▶ _Requirement_
Everything in the entries except the pictures should be copied exactly.

▶ _Data extract_
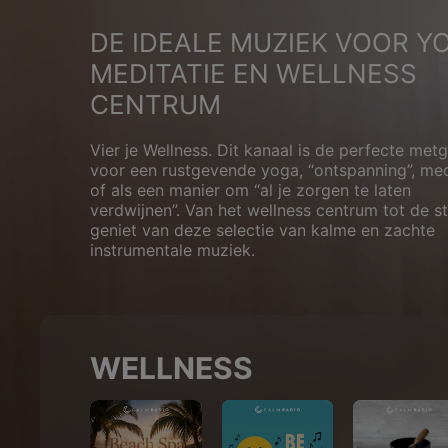
DE IDEALE MUZIEK VOOR Y
MEDITATIE EN WELLNESS
CENTRUM
Vier je Wellness. Dit kanaal is de perfecte met
voor een rustgevende yoga, “ontspanning”, med
of als een manier om “al je zorgen te laten
verdwijnen”. Van het wellness centrum tot de st
geniet van deze selectie van kalme en zachte
instrumentale muziek.
WELLNESS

▶ _Written reply_
DE IDEALE MUZIEK VOOR Y
MEDITATIE EN WELLNESS
CENTRUM
Vier je Wellness. Dit kanaal is de perfecte met
voor een rustgevende yoga, “ontspanning”, med
of als een manier om “al je zorgen te laten
verdwijnen”. Van het wellness centrum tot de st
geniet van deze selectie van kalme en zachte
instrumentale muziek.
WELLNESS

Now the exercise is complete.